[Collected data]
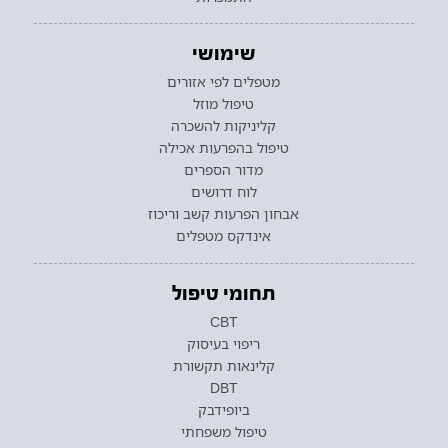
שימושי
מטפלים לפי אזורים
טיפול מוזל
קליניקות להשכרה
טיפול בהפרעות אכילה
מדור הספרים
לוח דרושים
אבחון הפרעות קשב וריכוז
אינדקס מטפלים
תחומי טיפול
CBT
ריפוי בעיסוק
קלינאות תקשורת
DBT
ביופידבק
טיפול משפחתי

▶ _Exercise objective_
Could you restate all of the data above word for word and skip every picture?

▶ _Written response_
שימושי
מטפלים לפי אזורים
טיפול מוזל
קליניקות להשכרה
טיפול בהפרעות אכילה
מדור הספרים
לוח דרושים
אבחון הפרעות קשב וריכוז
אינדקס מטפלים
תחומי טיפול
CBT
ריפוי בעיסוק
קלינאות תקשורת
DBT
ביופידבק
טיפול משפחתי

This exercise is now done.